The Pine Marten | FAQs
Where in Britain do pine martens live?
Pine martens are found throughout most of northern and central Scotland, with some populations in southern Scotland. Pine martens are present in very low numbers in small areas of northern England (the Lake District, Northumberland, the Pennines and North Yorkshire) and Wales (the Cambrian Mountains, Carmarthenshire and Snowdonia).
What habitat do pine martens use?
Pine martens are a woodland specialist and have excellent climbing skills that allow them to live in forested habitats. They prefer to use sites above ground, such as tree cavities, in which they rest and breed.
What do pine martens eat?
Pine martens have a varied diet and will eat what is plentiful locally. This may include small mammals, fruit and berries, birds, eggs, insects and carrion. Pine martens may be attracted to wildlife hides and human dwellings, where people tempt them with peanuts, raisins, peanut butter, jam and even cake!
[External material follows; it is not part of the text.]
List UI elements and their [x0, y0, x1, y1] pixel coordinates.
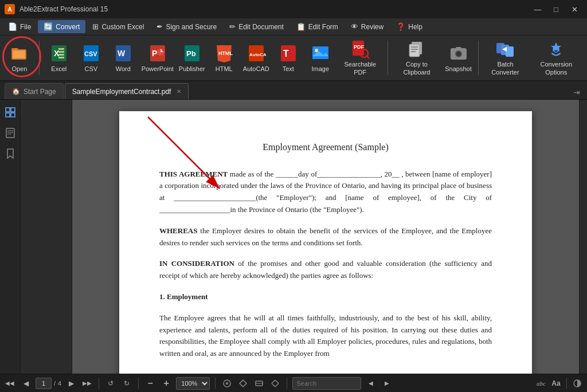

Do pine martens eat squirrels?
Dietary studies have shown that red squirrels are very rarely eaten by pine martens. Recent research in Ireland has shown that pine martens are more likely to eat non-native grey squirrels than native red squirrels. This research has shown that where pine martens are thriving red squirrel numbers have increased and grey squirrel numbers decreased. Red squirrels are smaller and lighter than grey squirrels and can easily escape to small branches away from pine martens, whereas grey squirrels are larger and heavier and spend more time on the ground – making them an easier target for a hungry pine marten. Further useful information can be found on the ‘Pine martens and red squirrels’ blog by Jim Dixon.
What should I do if I see a pine marten?
If you see a pine marten in England or Wales, please report it to us immediately. If possible, please try and take a photograph or video. If you’re in Scotland, the local biological records centre, will be interested to receive the record.
Where can I watch pine martens?
Pine martens are largely nocturnal and not often seen. There are several wildlife hides in Scotland where pine martens visit to take bait put out for them, including the Speyside Wildlife hide in the Cairngorms. There are also various holiday cottages and B&Bs where pine martens are attracted to feeding stations.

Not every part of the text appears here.